Сон появляется прямо вослед за мыслью о судьбе Города. Пока еще «мужичонков гнев» бежит по дорогам Украины. Но завтра... «Немцы оставляют Украину. Значит, значит — одним бежать, а другим встречать новых, удивительных, незванных гостей в Городе. И, стало быть, кому-то придется умирать.»
Начинается сон картавой поговоркой полковника Феликса Най-Турса, которую, можно полагать, Турбин слышал от него, когда служил с ним в одном полку — гусарском Белградском во время Мировой войны: «Умигать — не в помигушки иг'ать». Помигушки или гляделки — игра, состоящая в том, что двое смотрят в глаза друг другу. Кто первый мигнул — тот проиграл. Поговорка в сущности предсказывает, как погибнет Най-Турс: глядя не мигая в глаза смерти, спасая своих «ребят» — юнкеров, отданных на растерзание «штабными стервами» (см. главу 11-ю). Во сне полковник является в обличье светозарного рыцаря. В таком же обличье и другой сослуживец Турбина — вахмистр Жилин, погибший еще в 1916 году вместе с эскадроном Белградских гусар. Он рассказывает сказку о том, как шел в рай его эскадрон: «А Апостол Петр, хоть человек вольный, но, знаете ли, положительный. Глазами — зырк, и вижу я, что баб-то он и увидел на повозках. Известно, платки на них ясные, за версту видно. Клюква, думаю. Полная засыпь всему эскадрону...» л Типичная солдатская сказка. И очень важно, что именно солдатская. Настоящие солдаты, знающие, что такое кровь и смерть, но с глазами, которые «чисты, бездонны, освещены изнутри», словно просвечены Божьим сиянием, говорят этой сказкой о том, что для Бога все одинаковые — верующие, неверующие, белые, красные... «Потому мне от вашей веры ни прибыли, ни убытку, — так передает Жилин Божьи слова. — Один верит, другой не верит, а поступки у вас у всех одинаковые: сейчас друг друга за глотку...» И место в раю приготовлено для всех убиенных на поле брани, в том числе и для большевиков, которые погибнут на Перекопе в 1920 году. «Все вы у меня, Жилин, одинаковые — в поле брани убиенные. Это, Жилин, понимать надо...»
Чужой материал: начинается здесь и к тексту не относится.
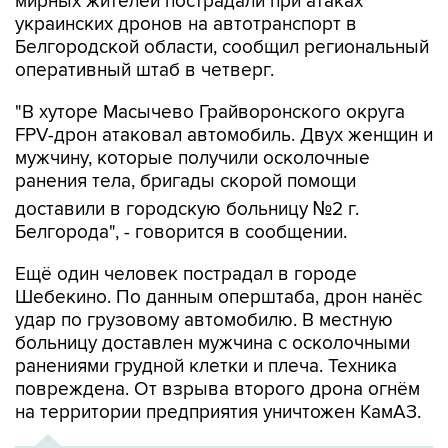
мирных жителей пострадали при атаках
украинских дронов на автотранспорт в
Белгородской области, сообщил региональный
оперативный штаб в четверг.
"В хуторе Масычево Грайворонского округа
FPV-дрон атаковал автомобиль. Двух женщин и
мужчину, которые получили осколочные
ранения тела, бригады скорой помощи
доставили в городскую больницу №2 г.
Белгорода", - говорится в сообщении.
Ещё один человек пострадал в городе
Шебекино. По данным оперштаба, дрон нанёс
удар по грузовому автомобилю. В местную
больницу доставлен мужчина с осколочными
ранениями грудной клетки и плеча. Техника
повреждена. От взрыва второго дрона огнём
на территории предприятия уничтожен КамАЗ.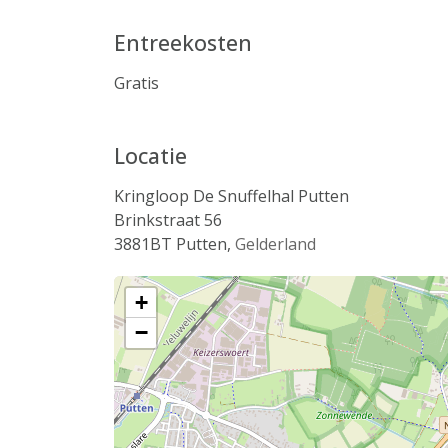
Entreekosten
Gratis
Locatie
Kringloop De Snuffelhal Putten
Brinkstraat 56
3881BT
Putten
,
Gelderland
+
−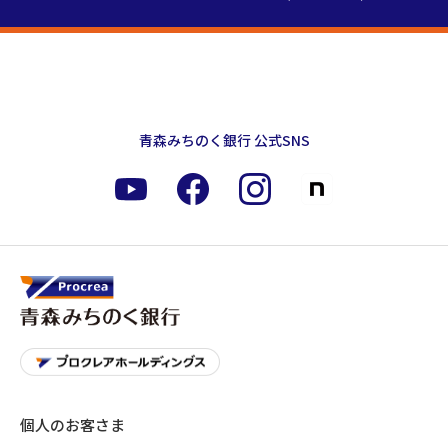
青森みちのく銀行 公式SNS
個人のお客さま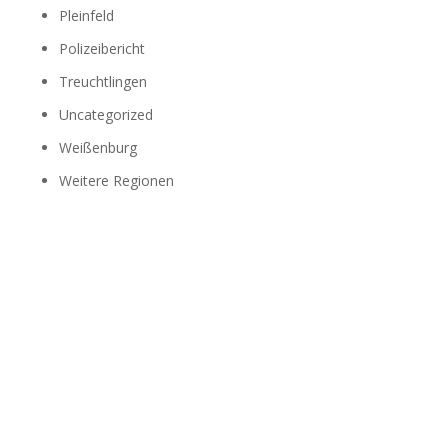
Pleinfeld
Polizeibericht
Treuchtlingen
Uncategorized
Weißenburg
Weitere Regionen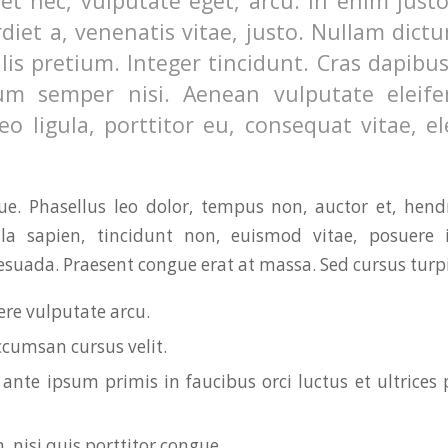
uet nec, vulputate eget, arcu. In enim just
diet a, venenatis vitae, justo. Nullam dictu
lis pretium. Integer tincidunt. Cras dapibu
m semper nisi. Aenean vulputate eleifen
o ligula, porttitor eu, consequat vitae, el
. Phasellus leo dolor, tempus non, auctor et, hendre
ula sapien, tincidunt non, euismod vitae, posuere i
uada. Praesent congue erat at massa. Sed cursus turpis
re vulputate arcu.
ccumsan cursus velit.
ante ipsum primis in faucibus orci luctus et ultrices 
, nisi quis porttitor congue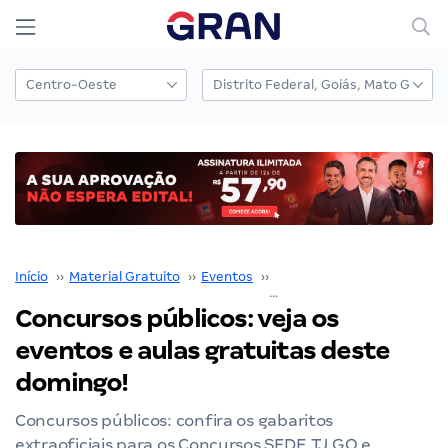
Início
››
Material Gratuito
››
Eventos
››
aulões
››
Concursos públicos: veja os eventos e aulas gratuitas deste domingo!
Concursos públicos: veja os
eventos e aulas gratuitas deste
domingo!
Concursos públicos: confira os gabaritos
extraoficiais para os Concursos SEDF, TJ GO e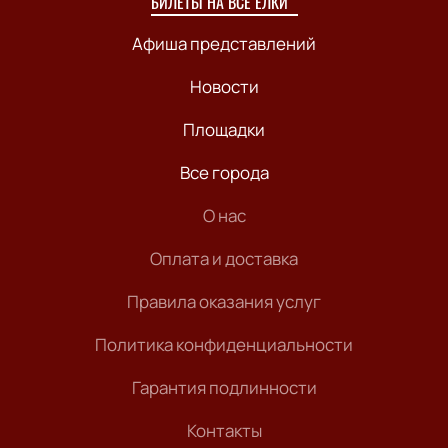
БИЛЕТЫ НА ВСЕ ЁЛКИ
Афиша представлений
Новости
Площадки
Все города
О нас
Оплата и доставка
Правила оказания услуг
Политика конфиденциальности
Гарантия подлинности
Контакты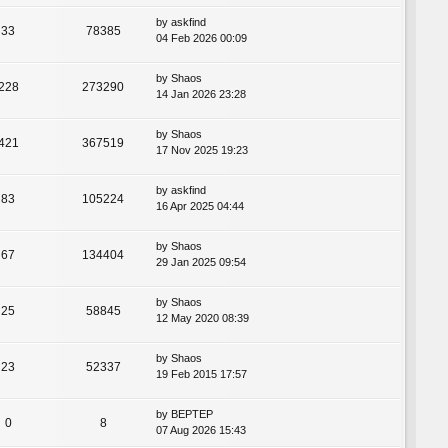
by
askfind
33
78385
04 Feb 2026 00:09
by
Shaos
228
273290
14 Jan 2026 23:28
by
Shaos
421
367519
17 Nov 2025 19:23
by
askfind
83
105224
16 Apr 2025 04:44
by
Shaos
67
134404
29 Jan 2025 09:54
by
Shaos
25
58845
12 May 2020 08:39
by
Shaos
23
52337
19 Feb 2015 17:57
by
BEPTEP
0
8
07 Aug 2026 15:43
Много еще чудится и видится в этом странном сне Турбину — мелькает словно бы лицо той женщины, которая его вскоре спасет, упоминается «неизвестный юнкерок», сопровождающий в раю Най-Турса, вроде бы — Николка Турбин, кто же еще — ведь Николка останется с полковником до конца, но это еще впереди...
А главное впечатление от сказки — преодоление удушья, глоток райского воздуха, душевное просветление. Отчего «...необъяснимая радость наполнила сердце спящего»? Отчего во сне Турбин просился врачом в райскую бригаду Най-Турса и Жилина, отчего проснулся в счастливых слезах? Каждый читатель волен толковать сон-сказку по-своему. Одно только представляется несомненным: здесь отвергается ненависть, вражда людей и как самое святое дело на Земле и на Небе утверждается милосердие.